J. D. Vance’s “Forgotten” Ohio Hometown Is on the Upswing
J. D. Vance portrays his hometown of Middletown, Ohio, as a dying backwater with a culture of irresponsibility and laziness. It’s actually seeing a revival — thanks not to a mindset change but to massive public investment of the type the GOP opposes.

Republican vice-presidential nominee J. D. Vance speaks at a campaign rally on July 22, 2024, in Middletown, Ohio. (Scott Olson / Getty Images)
“Renaissance.” So reads the massive billboard confronting those traveling east to Middletown, Ohio, via I-75. It’s an advertisement for Renaissance Pointe, a $200 million new construction development that broke ground in June. The fifty-acre project promises to summon a host of retail shops, restaurants, hotels, and a three-thousand-seat, multipurpose arena to Middletown over the next decade.
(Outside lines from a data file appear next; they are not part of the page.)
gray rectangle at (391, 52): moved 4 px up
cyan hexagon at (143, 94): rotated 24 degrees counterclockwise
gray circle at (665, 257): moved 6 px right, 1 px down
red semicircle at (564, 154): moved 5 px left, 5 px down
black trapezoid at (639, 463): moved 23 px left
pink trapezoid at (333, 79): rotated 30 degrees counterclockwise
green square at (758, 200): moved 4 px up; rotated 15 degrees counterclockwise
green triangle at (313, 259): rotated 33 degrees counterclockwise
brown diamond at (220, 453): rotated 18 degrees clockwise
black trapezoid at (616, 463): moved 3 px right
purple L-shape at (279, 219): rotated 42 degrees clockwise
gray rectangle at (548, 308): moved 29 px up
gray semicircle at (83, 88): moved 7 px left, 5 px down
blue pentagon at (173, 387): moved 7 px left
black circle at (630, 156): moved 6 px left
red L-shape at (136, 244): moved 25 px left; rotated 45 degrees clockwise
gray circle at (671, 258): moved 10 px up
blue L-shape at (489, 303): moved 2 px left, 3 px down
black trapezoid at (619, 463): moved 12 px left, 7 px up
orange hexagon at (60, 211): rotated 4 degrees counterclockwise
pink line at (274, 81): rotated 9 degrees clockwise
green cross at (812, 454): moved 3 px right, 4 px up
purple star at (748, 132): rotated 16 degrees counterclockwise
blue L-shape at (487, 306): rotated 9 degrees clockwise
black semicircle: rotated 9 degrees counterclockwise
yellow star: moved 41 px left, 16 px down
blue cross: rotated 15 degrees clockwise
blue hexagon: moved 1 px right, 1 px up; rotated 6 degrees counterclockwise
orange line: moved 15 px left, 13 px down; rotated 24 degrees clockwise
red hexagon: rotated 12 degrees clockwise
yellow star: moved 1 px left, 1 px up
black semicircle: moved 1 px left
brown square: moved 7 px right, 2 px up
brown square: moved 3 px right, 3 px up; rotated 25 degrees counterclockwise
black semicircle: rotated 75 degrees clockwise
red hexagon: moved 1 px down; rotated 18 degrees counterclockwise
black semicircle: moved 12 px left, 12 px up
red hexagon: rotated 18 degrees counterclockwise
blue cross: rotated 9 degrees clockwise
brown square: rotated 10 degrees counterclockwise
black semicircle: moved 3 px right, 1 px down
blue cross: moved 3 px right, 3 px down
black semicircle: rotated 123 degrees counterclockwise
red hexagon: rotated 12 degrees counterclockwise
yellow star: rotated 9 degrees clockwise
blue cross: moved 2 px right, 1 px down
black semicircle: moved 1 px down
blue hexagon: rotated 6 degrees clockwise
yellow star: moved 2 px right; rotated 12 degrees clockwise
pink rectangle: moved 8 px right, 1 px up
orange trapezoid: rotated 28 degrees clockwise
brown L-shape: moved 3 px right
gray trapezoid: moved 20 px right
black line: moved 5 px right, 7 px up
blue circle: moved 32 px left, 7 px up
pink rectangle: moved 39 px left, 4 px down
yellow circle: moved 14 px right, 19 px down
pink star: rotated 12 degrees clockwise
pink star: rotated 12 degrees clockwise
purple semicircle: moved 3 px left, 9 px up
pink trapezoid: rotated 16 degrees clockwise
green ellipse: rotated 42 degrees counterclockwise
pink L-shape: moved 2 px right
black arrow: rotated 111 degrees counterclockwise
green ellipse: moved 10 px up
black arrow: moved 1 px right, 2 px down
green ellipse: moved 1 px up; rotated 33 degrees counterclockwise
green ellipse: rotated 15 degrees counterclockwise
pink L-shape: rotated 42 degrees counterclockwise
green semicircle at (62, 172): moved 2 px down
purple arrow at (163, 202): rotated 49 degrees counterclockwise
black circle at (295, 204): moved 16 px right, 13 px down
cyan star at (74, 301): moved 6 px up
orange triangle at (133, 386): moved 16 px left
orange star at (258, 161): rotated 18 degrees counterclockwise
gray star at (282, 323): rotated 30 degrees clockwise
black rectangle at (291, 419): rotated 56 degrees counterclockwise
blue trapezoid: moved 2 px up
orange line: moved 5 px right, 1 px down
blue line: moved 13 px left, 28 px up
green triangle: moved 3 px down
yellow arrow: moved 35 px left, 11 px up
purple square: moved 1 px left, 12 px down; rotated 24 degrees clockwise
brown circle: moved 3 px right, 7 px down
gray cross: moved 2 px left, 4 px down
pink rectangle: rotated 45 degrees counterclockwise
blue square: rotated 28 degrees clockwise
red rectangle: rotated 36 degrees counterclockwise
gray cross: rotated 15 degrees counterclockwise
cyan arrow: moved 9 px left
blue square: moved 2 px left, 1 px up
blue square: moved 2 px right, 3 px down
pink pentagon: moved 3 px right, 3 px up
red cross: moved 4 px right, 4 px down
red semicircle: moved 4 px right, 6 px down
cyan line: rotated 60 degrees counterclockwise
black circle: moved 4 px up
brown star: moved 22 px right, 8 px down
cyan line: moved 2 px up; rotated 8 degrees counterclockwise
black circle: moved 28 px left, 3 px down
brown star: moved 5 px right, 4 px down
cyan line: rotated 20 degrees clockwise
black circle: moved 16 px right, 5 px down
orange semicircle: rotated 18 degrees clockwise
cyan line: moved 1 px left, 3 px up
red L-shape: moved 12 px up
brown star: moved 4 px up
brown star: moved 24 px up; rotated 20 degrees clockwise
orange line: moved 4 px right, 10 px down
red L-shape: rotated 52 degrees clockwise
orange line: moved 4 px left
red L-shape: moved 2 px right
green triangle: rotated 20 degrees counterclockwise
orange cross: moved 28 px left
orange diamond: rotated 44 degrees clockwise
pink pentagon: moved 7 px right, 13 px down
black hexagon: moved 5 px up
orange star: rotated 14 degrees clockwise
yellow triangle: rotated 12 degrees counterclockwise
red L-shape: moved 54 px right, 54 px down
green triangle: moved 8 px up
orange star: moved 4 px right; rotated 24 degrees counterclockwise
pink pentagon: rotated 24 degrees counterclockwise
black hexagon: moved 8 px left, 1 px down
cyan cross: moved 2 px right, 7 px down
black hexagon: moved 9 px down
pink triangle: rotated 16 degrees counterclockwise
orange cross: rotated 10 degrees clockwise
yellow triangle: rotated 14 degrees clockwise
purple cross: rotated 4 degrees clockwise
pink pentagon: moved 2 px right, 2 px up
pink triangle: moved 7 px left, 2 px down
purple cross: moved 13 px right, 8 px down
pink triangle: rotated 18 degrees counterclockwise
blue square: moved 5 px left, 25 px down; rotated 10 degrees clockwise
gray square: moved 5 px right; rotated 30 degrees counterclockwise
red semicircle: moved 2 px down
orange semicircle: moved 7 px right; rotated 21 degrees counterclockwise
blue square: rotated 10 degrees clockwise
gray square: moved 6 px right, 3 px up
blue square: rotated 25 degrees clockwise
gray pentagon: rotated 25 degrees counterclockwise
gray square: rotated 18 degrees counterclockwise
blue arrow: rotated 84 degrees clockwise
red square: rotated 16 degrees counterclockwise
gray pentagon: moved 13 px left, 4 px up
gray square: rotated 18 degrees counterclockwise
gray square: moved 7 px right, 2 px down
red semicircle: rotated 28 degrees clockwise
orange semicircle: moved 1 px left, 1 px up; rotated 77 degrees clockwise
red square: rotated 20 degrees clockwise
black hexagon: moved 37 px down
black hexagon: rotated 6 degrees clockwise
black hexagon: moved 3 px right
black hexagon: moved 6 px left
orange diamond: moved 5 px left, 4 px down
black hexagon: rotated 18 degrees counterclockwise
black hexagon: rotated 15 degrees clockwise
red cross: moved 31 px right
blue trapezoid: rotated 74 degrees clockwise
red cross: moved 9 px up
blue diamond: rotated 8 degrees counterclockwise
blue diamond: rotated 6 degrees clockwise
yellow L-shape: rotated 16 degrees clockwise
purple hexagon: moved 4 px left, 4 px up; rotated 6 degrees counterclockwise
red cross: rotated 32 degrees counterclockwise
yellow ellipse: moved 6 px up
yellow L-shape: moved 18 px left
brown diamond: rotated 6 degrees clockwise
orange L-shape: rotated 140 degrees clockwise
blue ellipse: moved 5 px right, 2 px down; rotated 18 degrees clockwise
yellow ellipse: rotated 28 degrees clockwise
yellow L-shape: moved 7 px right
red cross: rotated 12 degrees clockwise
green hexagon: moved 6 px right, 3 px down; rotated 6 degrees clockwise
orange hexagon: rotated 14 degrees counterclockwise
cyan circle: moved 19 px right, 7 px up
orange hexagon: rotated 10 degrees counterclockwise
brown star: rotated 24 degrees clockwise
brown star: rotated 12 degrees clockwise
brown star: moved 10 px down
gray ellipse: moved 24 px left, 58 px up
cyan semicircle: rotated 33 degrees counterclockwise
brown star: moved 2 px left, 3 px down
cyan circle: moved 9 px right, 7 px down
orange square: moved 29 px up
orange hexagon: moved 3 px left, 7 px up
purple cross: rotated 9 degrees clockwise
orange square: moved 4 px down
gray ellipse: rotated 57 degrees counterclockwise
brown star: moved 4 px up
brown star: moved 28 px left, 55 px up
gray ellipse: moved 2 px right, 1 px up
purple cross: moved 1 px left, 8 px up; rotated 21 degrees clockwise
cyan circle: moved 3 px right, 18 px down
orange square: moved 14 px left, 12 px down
Down the road in the downtown historic district, N.E.W. Ales Brewing, a women-owned brewery, slings craft beer within walking distance of Sorg Opera House, a nineteenth-century performing arts center reopened in 2017.
This portrait might surprise those whose source knowledge of Middletown is GOP vice presidential candidate J. D. Vance. His 2016 coming-of-age-memoir-turned-Netflix biopic, Hillbilly Elegy, described his hometown as “little more than a relic of American industrial glory” — a place “hemorrhaging jobs and hope.”